DESCRIPTION OF THE TASK
Once you have located the line containing "strength and conditioning" in the material below, return it exactly along with each line after it through the line containing "(Postgraduate Programs) Test".

DATASET EXCERPTS
--------------------

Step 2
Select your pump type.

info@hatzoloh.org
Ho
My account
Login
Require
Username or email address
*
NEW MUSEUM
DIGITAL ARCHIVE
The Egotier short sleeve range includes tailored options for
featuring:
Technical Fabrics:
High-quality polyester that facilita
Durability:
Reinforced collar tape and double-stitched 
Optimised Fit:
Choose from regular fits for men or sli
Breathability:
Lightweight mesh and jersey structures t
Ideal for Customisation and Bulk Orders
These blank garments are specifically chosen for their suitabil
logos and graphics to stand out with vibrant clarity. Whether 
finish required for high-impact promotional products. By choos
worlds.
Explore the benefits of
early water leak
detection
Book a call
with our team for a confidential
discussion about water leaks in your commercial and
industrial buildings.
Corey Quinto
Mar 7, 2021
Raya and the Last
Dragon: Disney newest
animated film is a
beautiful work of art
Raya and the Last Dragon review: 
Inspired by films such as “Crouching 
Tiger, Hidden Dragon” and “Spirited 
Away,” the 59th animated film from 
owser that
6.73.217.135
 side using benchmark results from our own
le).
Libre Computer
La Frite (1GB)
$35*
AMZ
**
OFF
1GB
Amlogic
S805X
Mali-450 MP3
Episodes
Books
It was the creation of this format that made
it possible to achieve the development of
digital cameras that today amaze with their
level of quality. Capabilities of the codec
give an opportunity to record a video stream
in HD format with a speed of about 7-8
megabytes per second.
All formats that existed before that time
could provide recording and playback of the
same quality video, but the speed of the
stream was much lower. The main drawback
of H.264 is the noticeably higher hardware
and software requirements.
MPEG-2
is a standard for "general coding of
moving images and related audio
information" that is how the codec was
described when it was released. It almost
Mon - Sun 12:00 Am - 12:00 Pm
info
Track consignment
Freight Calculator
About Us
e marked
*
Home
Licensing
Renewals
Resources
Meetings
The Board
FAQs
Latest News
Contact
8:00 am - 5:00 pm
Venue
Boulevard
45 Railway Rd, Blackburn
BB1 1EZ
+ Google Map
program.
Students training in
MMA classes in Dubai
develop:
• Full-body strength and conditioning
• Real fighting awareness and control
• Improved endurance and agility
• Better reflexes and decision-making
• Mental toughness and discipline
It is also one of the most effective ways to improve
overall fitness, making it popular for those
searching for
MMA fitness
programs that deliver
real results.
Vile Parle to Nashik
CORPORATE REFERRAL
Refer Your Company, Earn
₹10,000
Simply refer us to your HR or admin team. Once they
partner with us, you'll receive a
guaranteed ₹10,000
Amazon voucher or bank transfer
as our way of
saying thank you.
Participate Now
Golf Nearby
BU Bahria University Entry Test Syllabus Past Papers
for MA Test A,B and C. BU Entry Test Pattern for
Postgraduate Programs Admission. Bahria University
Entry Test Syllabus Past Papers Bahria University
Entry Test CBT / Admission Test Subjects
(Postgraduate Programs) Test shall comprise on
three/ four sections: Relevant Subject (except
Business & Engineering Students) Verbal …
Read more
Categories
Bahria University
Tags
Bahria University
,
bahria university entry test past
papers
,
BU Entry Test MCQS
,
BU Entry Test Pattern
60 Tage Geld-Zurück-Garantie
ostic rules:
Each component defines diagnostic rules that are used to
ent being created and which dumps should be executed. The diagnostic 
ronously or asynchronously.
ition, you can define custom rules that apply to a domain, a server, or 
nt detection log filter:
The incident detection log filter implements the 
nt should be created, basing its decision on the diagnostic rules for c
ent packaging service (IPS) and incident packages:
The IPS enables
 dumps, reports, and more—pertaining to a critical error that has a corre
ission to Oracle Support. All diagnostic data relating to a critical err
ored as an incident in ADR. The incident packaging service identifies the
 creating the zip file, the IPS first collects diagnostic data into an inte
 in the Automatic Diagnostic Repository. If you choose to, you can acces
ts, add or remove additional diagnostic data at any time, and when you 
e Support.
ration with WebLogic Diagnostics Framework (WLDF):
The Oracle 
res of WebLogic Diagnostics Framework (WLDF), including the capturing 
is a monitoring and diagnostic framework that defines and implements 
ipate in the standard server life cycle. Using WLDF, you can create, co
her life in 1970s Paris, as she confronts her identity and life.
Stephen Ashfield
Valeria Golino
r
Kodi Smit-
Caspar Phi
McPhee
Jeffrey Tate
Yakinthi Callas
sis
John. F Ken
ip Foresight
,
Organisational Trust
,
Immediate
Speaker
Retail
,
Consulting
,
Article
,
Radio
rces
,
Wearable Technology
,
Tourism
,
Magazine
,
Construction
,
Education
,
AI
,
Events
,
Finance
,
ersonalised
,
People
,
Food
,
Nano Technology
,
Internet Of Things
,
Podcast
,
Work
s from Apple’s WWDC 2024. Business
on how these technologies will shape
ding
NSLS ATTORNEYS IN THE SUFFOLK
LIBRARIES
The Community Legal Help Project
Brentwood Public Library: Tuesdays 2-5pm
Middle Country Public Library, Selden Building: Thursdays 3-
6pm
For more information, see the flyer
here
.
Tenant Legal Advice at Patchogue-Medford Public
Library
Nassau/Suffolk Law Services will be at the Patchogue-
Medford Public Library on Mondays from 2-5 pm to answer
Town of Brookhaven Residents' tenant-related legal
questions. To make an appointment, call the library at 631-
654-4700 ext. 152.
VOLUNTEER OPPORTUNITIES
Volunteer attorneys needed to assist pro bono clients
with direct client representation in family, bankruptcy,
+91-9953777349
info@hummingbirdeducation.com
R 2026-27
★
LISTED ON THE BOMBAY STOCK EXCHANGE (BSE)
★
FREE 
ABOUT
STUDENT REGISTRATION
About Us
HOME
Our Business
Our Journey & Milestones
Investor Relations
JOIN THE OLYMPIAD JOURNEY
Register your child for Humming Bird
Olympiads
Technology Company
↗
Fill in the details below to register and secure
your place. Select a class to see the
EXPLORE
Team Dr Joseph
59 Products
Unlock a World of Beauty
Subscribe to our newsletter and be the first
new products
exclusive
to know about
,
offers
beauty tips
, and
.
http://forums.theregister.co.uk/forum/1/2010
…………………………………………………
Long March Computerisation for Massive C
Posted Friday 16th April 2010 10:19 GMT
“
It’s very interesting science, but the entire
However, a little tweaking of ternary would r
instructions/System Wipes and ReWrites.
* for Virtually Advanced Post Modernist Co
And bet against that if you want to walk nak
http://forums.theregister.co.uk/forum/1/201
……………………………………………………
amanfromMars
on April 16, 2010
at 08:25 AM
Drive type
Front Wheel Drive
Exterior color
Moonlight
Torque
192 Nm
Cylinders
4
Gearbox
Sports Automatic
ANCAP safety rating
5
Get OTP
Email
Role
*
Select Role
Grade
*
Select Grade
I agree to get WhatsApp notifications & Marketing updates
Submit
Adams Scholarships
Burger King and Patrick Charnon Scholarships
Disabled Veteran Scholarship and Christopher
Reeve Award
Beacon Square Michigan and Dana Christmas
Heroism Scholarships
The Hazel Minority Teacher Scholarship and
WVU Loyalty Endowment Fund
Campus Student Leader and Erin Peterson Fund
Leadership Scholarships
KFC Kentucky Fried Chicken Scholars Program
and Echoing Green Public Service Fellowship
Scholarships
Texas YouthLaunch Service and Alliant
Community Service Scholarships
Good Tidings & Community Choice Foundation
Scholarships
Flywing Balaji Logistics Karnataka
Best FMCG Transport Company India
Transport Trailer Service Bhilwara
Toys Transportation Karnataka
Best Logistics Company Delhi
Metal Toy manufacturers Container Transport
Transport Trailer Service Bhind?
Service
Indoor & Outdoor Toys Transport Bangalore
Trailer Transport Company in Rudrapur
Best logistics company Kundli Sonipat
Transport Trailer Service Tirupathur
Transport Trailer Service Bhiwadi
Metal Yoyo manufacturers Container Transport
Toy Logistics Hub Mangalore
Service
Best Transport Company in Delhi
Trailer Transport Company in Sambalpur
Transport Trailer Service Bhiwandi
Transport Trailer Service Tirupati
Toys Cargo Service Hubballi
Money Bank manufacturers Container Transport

--------------------

SOLUTION TO THIS EXERCISE
• Full-body strength and conditioning
• Real fighting awareness and control
• Improved endurance and agility
• Better reflexes and decision-making
• Mental toughness and discipline
It is also one of the most effective ways to improve
overall fitness, making it popular for those
searching for
MMA fitness
programs that deliver
real results.
Vile Parle to Nashik
CORPORATE REFERRAL
Refer Your Company, Earn
₹10,000
Simply refer us to your HR or admin team. Once they
partner with us, you'll receive a
guaranteed ₹10,000
Amazon voucher or bank transfer
as our way of
saying thank you.
Participate Now
Golf Nearby
BU Bahria University Entry Test Syllabus Past Papers
for MA Test A,B and C. BU Entry Test Pattern for
Postgraduate Programs Admission. Bahria University
Entry Test Syllabus Past Papers Bahria University
Entry Test CBT / Admission Test Subjects
(Postgraduate Programs) Test shall comprise on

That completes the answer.